The first 4 chicks are to weeks old today and are supposed to be all females:

These are supposed to be production red females

















The next 2 are supposed to be Australorps.

















The next 4 are my barred rocks 7 weeks old. They were supposed to by 3 females and 1 Roo but I think I have 2 Roo's:

This is Moby chic which is the 1st Roo









This is Charley which was supposed a female but I think is a Roo but his comb is different?!?








This is Faith which is supposed to be a girl








And this is Rosie...i couldn't get a good pick of her









Please let me know if I am right or wrong on their Breeds & sexes. Thanks!!


----------



## Bird_slave (Oct 26, 2012)

Okay, let's start with the chicks. The first two that you are calling production reds I assume are red stars or sex links.
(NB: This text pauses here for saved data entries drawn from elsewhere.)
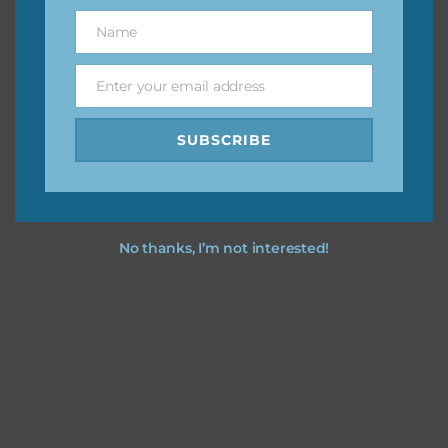
great way to support Chantahlia Design because it helps
Name
Name
keep the website going. I would also appreciate you
sharing the freebies on your social media.
Enter your email address
Email
Feel free to contact me if you have any questions.
SUBSCRIBE
I hope you love using the designs in your projects.
No thanks, I’m not interested!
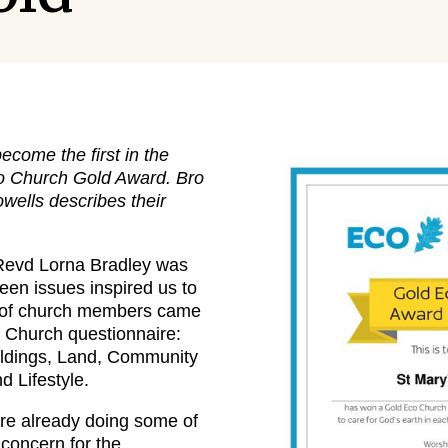
ecome the first in the
co Church Gold Award. Bro
ells describes their
Revd Lorna Bradley was
een issues inspired us to
p of church members came
o Church questionnaire:
ildings, Land, Community
 Lifestyle.
re already doing some of
g concern for the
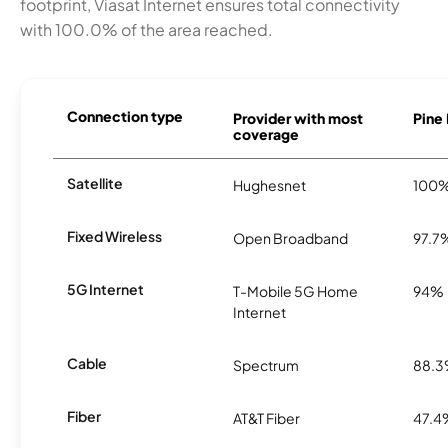
footprint, Viasat Internet ensures total connectivity
with 100.0% of the area reached.
Connection type
Provider with most
Pine 
coverage
Satellite
Hughesnet
100
Fixed Wireless
Open Broadband
97.7
5G Internet
T-Mobile 5G Home
94%
Internet
Cable
Spectrum
88.
Fiber
AT&T Fiber
47.4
They are able to be sexed by color at hatch and I see nothing to suggest that they are anything but female. The Australorps are simply too young to be sexed. Around 4 to 6 weeks old the secondary sex characteristics will start to show up and it'll be easier to sex them at that age.

I'm not real good on sexing the barred rocks. I _believe_ you are right on Moby, but not so sure you are right on Charley. Again, I don't know the breed well, so I can only tell you what little I do know. First off, barred rocks are one of the few breeds that can be sexed (by an inexperienced person) as very young chicks. Supposedly the males will have a much larger white spot on their heads than the females, but now yours are past that stage. Secondly, in the BRs you'll notice the females have much clearer white and black lines; in the males the lines are more...blurred. Also, keep in mind that being a single comb breed the combs on the BRs look huge even at a young age; so it's not a good indicator of gender.

Hope this helps, a little.


----------



## Remington870 (Nov 13, 2012)

When I first got my 5 barred rocks they were suppose to all be female, but between 2-4 weeks. we noticed one was gray and white and the other 4 were black and white. We weren't sure what the difference was at the time. But the gray one turned out to be male. Not really sure if this helped but that's my experience.


----------